Envoyé par Alma Marchand (Mme) |  |  |  |  |  | 27 mai 2005 - 14 h 14 Mon grain de sel Je croyais que le problème « terre ronde », « terre plate » était réglé depuis Galilée ! Je vois qu’il n’en est rien. En fait, je ne suis pas étonné. En Bretagne, existe un village d’irréductibles gaulois qui se battent contre les romains, mais à la loupe, on voit la poissonnière balancer ses maquereaux à la tronche du forgeron... et les romains n’ont plus rien à voir là-dedans ! Ça, c’est français ! C’est beau les querelles de clocher à la Pagnol… mais il faut savoir quand on doit s’arrêter !

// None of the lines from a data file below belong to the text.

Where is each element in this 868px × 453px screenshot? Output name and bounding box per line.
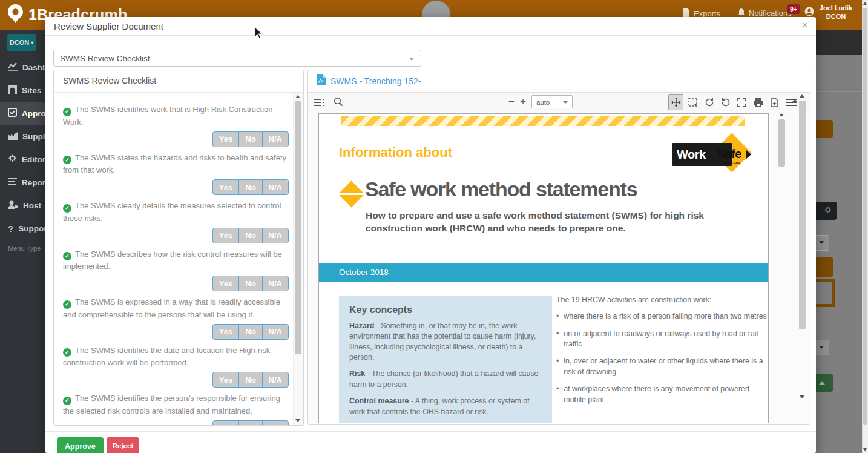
no-button[interactable]: No [238,131,262,147]
page-scrollbar[interactable] [862,0,868,453]
scroll-down-icon[interactable] [863,448,867,451]
scrollbar-thumb[interactable] [863,8,867,425]
na-button[interactable]: N/A [262,276,289,291]
check-circle-icon [63,204,71,213]
yes-button[interactable]: Yes [212,228,239,243]
checklist-item: The SWMS clearly details the measures se… [63,200,291,243]
key-concepts-title: Key concepts [349,305,542,316]
logo-arrow [746,150,751,159]
checklist-item-text: The SWMS clearly details the measures se… [63,201,281,223]
checklist-select[interactable]: SWMS Review Checklist [53,50,421,67]
scrollbar-thumb[interactable] [799,101,806,329]
rotate-cw-icon[interactable] [702,95,716,110]
pdf-panel-scrollbar[interactable] [798,94,806,398]
sidebar-item-sites[interactable]: Sites [0,79,45,102]
sidebar-item-suppliers[interactable]: Suppliers [0,125,45,148]
divider [816,91,862,92]
na-button[interactable]: N/A [262,179,289,195]
sidebar-item-editor[interactable]: Editor [0,148,45,171]
sidebar-item-host[interactable]: Host [0,194,45,217]
print-icon[interactable] [751,95,765,110]
yes-button[interactable]: Yes [212,420,239,426]
pdf-doc-title-link[interactable]: SWMS - Trenching 152- [330,76,421,86]
expand-icon[interactable] [735,95,749,110]
checklist-item: The SWMS describes how the risk control … [63,248,291,292]
menu-icon[interactable] [784,95,798,110]
sidebar-item-support[interactable]: ? Support [0,217,45,240]
yes-button[interactable]: Yes [212,131,239,147]
check-circle-icon [63,108,71,116]
caret-up-icon [819,381,825,385]
scroll-up-icon[interactable] [800,94,804,98]
hrcw-column: The 19 HRCW activities are construction … [556,295,769,412]
hrcw-bullet: • on or adjacent to roadways or railways… [556,329,769,350]
scrollbar-thumb[interactable] [778,119,785,167]
marquee-select-icon[interactable] [686,95,700,110]
zoom-level-select[interactable]: auto [531,95,573,108]
no-button[interactable]: No [238,276,262,291]
scroll-up-icon[interactable] [295,95,300,98]
scroll-down-icon[interactable] [295,419,300,422]
na-button[interactable]: N/A [262,131,289,147]
reject-button[interactable]: Reject [107,437,140,453]
checklist-item-text: The SWMS is expressed in a way that is r… [63,297,280,319]
chevron-down-icon [819,346,824,349]
pdf-date-bar: October 2018 [319,263,768,282]
gear-icon [824,205,832,216]
no-button[interactable]: No [238,228,262,243]
save-page-icon[interactable] [768,95,781,110]
yes-button[interactable]: Yes [212,372,239,388]
no-button[interactable]: No [238,420,262,426]
checklist-scrollbar[interactable] [293,93,303,425]
pdf-card-header: SWMS - Trenching 152- [308,70,810,93]
scrollbar-thumb[interactable] [295,101,301,354]
na-button[interactable]: N/A [262,324,289,340]
checklist-item: The SWMS states the hazards and risks to… [63,152,291,196]
sidebar-nav: Dashboard Sites Approvals Suppliers Edit… [0,56,45,252]
sidebar-item-reports[interactable]: Reports [0,171,45,194]
hrcw-bullets: • where there is a risk of a person fall… [556,311,769,405]
yes-button[interactable]: Yes [212,276,239,291]
scroll-up-icon[interactable] [863,2,867,5]
sidebar-item-dashboard[interactable]: Dashboard [0,56,45,79]
checklist-card-header: SWMS Review Checklist [54,70,303,93]
hrcw-bullet: • at workplaces where there is any movem… [556,384,769,405]
chevron-down-icon [409,58,414,61]
close-icon[interactable]: × [802,19,808,31]
pdf-eyebrow: Information about [339,145,452,160]
user-org: DCON [815,12,856,21]
search-icon[interactable] [334,97,343,109]
na-button[interactable]: N/A [262,420,289,426]
zoom-out-icon[interactable]: − [508,94,515,109]
modal-title: Review Supplier Document [54,21,163,31]
no-button[interactable]: No [238,324,262,340]
user-gear-icon [8,200,18,211]
scroll-up-icon[interactable] [792,99,797,102]
sidebar-toggle-icon[interactable] [314,98,324,108]
scroll-up-icon[interactable] [779,113,784,116]
pdf-document-scrollbar[interactable] [778,111,786,423]
pdf-toolbar: − + auto [308,93,810,111]
sidebar-item-approvals[interactable]: Approvals [0,102,45,125]
check-square-icon [8,108,17,119]
org-switcher-button[interactable]: DCON ▾ [7,34,36,51]
pdf-page: Information about Work Safe VICTORIA Saf… [318,113,769,423]
checklist-item: The SWMS identifies the person/s respons… [63,392,291,425]
user-menu[interactable]: Joel Ludik DCON [815,4,856,21]
na-button[interactable]: N/A [262,228,289,243]
yes-button[interactable]: Yes [212,324,239,340]
no-button[interactable]: No [238,372,262,388]
question-icon: ? [8,223,13,234]
no-button[interactable]: No [238,179,262,195]
checklist-body: The SWMS identifies work that is High Ri… [54,93,294,425]
rotate-ccw-icon[interactable] [718,95,732,110]
zoom-in-icon[interactable]: + [520,94,526,109]
scroll-down-icon[interactable] [800,395,804,398]
approve-button[interactable]: Approve [57,437,104,453]
checklist-item: The SWMS identifies the date and locatio… [63,345,291,388]
answer-button-group: Yes No N/A [63,420,289,426]
sidebar: DCON ▾ Dashboard Sites Approvals Supplie… [0,30,45,453]
yes-button[interactable]: Yes [212,179,239,195]
na-button[interactable]: N/A [262,372,289,388]
pan-tool-button[interactable] [668,94,683,110]
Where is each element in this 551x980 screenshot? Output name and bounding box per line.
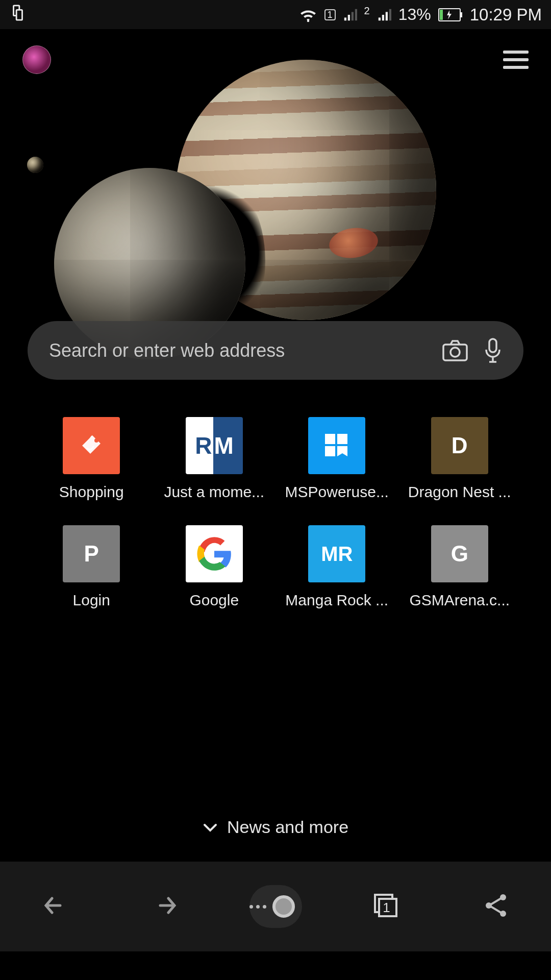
tile-label: Shopping <box>33 483 151 501</box>
share-button[interactable] <box>471 882 520 931</box>
tile-just-a-moment[interactable]: RM Just a mome... <box>156 417 273 501</box>
svg-point-9 <box>94 438 98 443</box>
share-icon <box>483 892 509 921</box>
svg-rect-12 <box>325 446 335 456</box>
sim1-badge: 1 <box>324 9 336 20</box>
home-pill-icon <box>249 885 302 928</box>
tile-label: GSMArena.c... <box>401 592 519 609</box>
arrow-left-icon <box>40 893 70 920</box>
search-input[interactable] <box>49 340 427 361</box>
home-button[interactable] <box>251 882 300 931</box>
tile-label: Just a mome... <box>156 483 273 501</box>
rm-icon: RM <box>186 417 243 474</box>
svg-point-7 <box>450 348 460 357</box>
tile-label: Dragon Nest ... <box>401 483 519 501</box>
mr-icon: MR <box>308 525 365 582</box>
wifi-icon <box>299 7 317 22</box>
news-and-more-button[interactable]: News and more <box>0 817 551 837</box>
letter-icon: D <box>431 417 488 474</box>
svg-rect-1 <box>16 10 22 20</box>
android-status-bar: 1 2 13% 10:29 PM <box>0 0 551 29</box>
back-button[interactable] <box>31 882 80 931</box>
forward-button[interactable] <box>141 882 190 931</box>
letter-icon: P <box>63 525 120 582</box>
tile-label: Google <box>156 592 273 609</box>
svg-rect-10 <box>325 434 335 444</box>
camera-icon[interactable] <box>442 339 468 362</box>
tab-count: 1 <box>383 899 390 915</box>
search-bar[interactable] <box>28 321 523 380</box>
tile-mspoweruser[interactable]: MSPoweruse... <box>278 417 396 501</box>
svg-rect-8 <box>489 339 496 352</box>
signal2-icon <box>377 8 391 22</box>
sim2-label: 2 <box>364 5 370 17</box>
microphone-icon[interactable] <box>484 337 502 364</box>
browser-new-tab: Shopping RM Just a mome... MSPoweruse...… <box>0 29 551 862</box>
tile-login[interactable]: P Login <box>33 525 151 609</box>
speed-dial-grid: Shopping RM Just a mome... MSPoweruse...… <box>0 417 551 609</box>
letter-icon: G <box>431 525 488 582</box>
tile-google[interactable]: Google <box>156 525 273 609</box>
tile-manga-rock[interactable]: MR Manga Rock ... <box>278 525 396 609</box>
tile-gsmarena[interactable]: G GSMArena.c... <box>401 525 519 609</box>
cast-icon <box>9 4 27 25</box>
shopping-tag-icon <box>63 417 120 474</box>
tile-label: Login <box>33 592 151 609</box>
svg-rect-4 <box>461 12 462 17</box>
google-g-icon <box>186 525 243 582</box>
browser-bottom-bar: 1 <box>0 862 551 951</box>
clock: 10:29 PM <box>470 5 542 24</box>
mspoweruser-icon <box>308 417 365 474</box>
tile-shopping[interactable]: Shopping <box>33 417 151 501</box>
tile-dragon-nest[interactable]: D Dragon Nest ... <box>401 417 519 501</box>
svg-rect-5 <box>440 10 443 20</box>
arrow-right-icon <box>150 893 181 920</box>
battery-charging-icon <box>438 8 463 21</box>
svg-rect-11 <box>337 434 347 444</box>
battery-pct: 13% <box>398 5 431 24</box>
chevron-down-icon <box>203 817 218 837</box>
menu-button[interactable] <box>503 51 529 69</box>
small-moon-image <box>27 157 43 173</box>
news-label: News and more <box>227 817 348 837</box>
svg-point-2 <box>307 19 309 22</box>
signal1-icon <box>343 8 357 22</box>
tile-label: Manga Rock ... <box>278 592 396 609</box>
tabs-button[interactable]: 1 <box>361 882 410 931</box>
profile-avatar[interactable] <box>22 45 51 74</box>
tile-label: MSPoweruse... <box>278 483 396 501</box>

Etre ridicule, ce n’est pas grave lorsque les autres ne s’en rendent pas compte mais, de grâce, Monsieur Nicolas Philippe, soyez auguste (dans sa formulation latine) ! « Arrêtez de nous foutre la honte ! » comme dit la jeune génération française. La Fondation Fleur de Lys grossit, personne ne vous empêche de vous nourrir de votre côté ! Il y a encore de la place sur cette bonne vieille terre sans aller finir ses jours au Costa Rica !

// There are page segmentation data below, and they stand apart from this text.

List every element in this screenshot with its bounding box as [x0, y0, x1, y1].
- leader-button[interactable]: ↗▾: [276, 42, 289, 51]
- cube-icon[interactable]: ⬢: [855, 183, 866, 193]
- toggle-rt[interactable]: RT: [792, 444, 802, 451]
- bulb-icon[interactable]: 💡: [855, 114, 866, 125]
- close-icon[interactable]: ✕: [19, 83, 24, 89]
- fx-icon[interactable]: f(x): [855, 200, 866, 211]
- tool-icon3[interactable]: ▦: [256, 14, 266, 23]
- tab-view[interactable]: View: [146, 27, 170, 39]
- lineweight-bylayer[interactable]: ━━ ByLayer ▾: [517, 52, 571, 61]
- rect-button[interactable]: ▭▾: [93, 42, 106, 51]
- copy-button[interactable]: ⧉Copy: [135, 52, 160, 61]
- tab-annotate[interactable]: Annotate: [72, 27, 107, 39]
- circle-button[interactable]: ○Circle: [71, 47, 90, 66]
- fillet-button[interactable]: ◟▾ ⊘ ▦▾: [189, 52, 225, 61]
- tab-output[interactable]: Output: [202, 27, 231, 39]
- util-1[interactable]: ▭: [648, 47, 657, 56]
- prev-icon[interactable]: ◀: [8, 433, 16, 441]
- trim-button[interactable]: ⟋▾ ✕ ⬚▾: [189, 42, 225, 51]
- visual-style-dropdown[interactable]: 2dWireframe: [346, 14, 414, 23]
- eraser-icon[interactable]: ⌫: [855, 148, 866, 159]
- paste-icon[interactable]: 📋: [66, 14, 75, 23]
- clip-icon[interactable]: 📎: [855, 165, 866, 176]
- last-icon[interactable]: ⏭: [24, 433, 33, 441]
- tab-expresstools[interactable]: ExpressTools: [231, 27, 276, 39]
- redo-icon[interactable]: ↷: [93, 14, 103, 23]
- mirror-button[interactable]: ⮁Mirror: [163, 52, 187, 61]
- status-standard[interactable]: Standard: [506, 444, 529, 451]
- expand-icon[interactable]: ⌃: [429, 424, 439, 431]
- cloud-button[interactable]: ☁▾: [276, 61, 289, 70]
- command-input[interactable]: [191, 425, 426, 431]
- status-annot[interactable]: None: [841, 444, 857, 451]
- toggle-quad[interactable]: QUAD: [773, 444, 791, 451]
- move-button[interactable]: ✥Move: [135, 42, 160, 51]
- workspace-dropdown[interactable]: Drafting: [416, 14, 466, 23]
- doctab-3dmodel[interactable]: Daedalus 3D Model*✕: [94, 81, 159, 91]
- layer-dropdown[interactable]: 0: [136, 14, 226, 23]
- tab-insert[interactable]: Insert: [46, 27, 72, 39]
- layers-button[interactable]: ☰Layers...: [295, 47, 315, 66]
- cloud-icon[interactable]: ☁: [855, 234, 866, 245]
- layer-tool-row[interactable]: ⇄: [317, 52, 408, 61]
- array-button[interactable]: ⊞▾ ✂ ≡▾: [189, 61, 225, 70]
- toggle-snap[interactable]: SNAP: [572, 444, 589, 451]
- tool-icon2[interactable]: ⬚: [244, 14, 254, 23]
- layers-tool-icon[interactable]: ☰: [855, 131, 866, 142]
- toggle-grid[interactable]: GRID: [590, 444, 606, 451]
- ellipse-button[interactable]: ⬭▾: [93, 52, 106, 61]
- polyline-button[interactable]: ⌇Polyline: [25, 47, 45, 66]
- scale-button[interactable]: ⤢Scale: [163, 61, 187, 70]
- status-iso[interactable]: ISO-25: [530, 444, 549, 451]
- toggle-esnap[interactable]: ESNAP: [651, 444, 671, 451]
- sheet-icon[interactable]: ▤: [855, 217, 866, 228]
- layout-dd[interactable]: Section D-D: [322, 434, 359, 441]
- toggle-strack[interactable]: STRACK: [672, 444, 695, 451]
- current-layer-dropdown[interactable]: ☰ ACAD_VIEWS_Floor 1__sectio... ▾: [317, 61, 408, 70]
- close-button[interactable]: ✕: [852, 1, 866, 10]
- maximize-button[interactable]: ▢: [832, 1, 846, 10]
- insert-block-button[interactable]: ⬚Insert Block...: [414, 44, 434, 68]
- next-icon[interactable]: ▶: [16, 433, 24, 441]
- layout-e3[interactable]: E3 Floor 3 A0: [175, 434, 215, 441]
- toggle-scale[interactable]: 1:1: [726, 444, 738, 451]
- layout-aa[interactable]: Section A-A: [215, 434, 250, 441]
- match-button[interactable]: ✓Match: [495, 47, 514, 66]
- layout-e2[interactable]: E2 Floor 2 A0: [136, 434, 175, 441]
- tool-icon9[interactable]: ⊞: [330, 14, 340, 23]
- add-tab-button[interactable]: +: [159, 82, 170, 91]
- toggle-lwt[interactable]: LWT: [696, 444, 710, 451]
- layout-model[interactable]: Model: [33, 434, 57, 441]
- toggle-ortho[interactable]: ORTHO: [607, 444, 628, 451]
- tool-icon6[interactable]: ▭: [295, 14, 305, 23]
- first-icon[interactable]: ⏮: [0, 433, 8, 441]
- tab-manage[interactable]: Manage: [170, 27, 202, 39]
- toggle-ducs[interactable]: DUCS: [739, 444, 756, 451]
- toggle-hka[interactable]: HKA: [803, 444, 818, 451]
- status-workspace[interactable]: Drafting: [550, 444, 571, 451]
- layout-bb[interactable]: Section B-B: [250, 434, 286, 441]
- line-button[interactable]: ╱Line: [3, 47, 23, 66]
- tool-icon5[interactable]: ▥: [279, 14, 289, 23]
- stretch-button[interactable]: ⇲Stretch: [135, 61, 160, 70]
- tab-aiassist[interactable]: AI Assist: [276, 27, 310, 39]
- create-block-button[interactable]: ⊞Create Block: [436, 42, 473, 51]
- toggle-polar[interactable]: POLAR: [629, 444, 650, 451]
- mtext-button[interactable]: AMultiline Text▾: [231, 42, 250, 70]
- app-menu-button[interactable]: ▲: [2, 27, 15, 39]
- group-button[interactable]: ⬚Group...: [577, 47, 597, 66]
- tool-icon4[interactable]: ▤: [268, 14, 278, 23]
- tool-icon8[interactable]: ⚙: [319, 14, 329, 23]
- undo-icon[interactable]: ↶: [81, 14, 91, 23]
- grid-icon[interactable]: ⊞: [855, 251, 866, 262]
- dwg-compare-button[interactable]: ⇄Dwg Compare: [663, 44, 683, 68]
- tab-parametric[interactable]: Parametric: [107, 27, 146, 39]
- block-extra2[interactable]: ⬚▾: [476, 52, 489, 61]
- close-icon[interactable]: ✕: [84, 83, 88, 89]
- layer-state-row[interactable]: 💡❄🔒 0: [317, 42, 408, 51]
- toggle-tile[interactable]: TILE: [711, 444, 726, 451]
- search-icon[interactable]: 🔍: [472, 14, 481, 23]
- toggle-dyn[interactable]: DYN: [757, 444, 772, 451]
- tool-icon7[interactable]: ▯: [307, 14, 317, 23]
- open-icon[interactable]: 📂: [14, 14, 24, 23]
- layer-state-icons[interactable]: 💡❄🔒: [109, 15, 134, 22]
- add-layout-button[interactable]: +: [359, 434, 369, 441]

Il y a le "Manuscrit de la Mer morte, de l’apocalypse à la révélation". Sortez par pitié de l’apocalypse ! Soignez votre ego de grâce ! La Sécu française est dans le rouge, ça ne nous empêche pas de voir la vie en rose. Le mahatma Gandhi disait que la rancœur et la jalousie officient contre nous-même ! Nous serions désolés que vous tombiez malade pour si peu...
Envoyé par Alain Daumont |  |  |  |  |  | 27 mai 2005 - 14 h 45 Agigotage... Voyons! Monsieur Guay utilise manuscritdépot. C'est différent de manuscrit, tout court.

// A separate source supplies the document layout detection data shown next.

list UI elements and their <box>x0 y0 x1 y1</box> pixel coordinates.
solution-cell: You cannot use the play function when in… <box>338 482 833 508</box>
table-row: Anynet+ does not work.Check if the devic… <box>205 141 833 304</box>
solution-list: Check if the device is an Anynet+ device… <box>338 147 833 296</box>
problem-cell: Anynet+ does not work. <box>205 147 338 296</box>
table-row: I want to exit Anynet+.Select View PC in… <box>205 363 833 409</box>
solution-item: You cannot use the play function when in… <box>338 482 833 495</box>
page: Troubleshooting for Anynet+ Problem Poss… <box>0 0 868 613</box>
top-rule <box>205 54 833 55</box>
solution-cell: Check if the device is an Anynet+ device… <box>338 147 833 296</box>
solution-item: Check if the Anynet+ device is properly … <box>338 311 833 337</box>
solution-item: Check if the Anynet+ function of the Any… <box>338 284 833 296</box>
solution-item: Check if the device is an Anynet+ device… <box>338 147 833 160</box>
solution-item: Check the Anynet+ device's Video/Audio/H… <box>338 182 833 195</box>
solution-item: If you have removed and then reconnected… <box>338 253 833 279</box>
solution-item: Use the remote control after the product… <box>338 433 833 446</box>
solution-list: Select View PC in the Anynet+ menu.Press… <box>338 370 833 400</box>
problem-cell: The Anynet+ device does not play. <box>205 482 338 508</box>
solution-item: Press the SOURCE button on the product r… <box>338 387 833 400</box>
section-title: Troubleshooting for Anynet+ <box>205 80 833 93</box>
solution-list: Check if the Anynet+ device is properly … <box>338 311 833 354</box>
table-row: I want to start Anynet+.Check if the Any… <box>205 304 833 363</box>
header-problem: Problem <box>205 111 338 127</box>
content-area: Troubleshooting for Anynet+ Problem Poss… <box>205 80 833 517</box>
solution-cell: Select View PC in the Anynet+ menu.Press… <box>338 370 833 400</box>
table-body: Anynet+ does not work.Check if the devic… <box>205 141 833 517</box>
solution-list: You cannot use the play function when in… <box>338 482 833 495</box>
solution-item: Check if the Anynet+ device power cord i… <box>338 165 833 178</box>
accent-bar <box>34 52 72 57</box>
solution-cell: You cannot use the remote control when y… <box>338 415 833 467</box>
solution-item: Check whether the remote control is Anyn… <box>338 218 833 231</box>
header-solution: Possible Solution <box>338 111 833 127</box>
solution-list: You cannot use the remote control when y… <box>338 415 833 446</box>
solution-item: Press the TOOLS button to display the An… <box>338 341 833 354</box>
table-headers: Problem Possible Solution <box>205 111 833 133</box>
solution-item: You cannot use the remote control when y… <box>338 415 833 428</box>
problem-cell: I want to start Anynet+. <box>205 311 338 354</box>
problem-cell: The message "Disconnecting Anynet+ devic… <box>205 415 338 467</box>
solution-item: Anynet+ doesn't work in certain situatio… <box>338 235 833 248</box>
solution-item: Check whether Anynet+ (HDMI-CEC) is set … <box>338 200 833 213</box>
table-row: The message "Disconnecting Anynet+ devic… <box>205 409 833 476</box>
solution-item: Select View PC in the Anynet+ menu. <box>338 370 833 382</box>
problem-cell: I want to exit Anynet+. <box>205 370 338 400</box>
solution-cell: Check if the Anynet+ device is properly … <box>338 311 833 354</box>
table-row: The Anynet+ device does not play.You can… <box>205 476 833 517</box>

Pourquoi ergoter de cette façon? Pourquoi notre cousin de France s'objecte-t-il à une ressemblance avec le nominatif de son site ?
Pourquoi ne pas collaborer et s'échanger de la correspondance, s'il y a lieu et faire preuve d'amitié et d'appui ?
Envoyé par Philippe Bédard |  |  |  |  |  | 27 mai 2005 - 15 h 07 Confusion ou monopole ? Si manuscritdepot.com avait choisi de s'appeler manuskrit.com, le PDG de manuscrit.com aurait été en droit de crier à la confusion et de demander le changement d'URL. Mais avec l'ajout de "depot" à la fin, il n'y a pas de confusion possible.
Quiconque veut se lancer dans l'édition de manuscrits en ligne est en droit, à mon avis, d'utiliser l'URL manuscrit + quelque chose. En effet il n'existe pas de terme plus précis que manuscrit pour évoquer la réalité des textes non encore publiés par les auteurs.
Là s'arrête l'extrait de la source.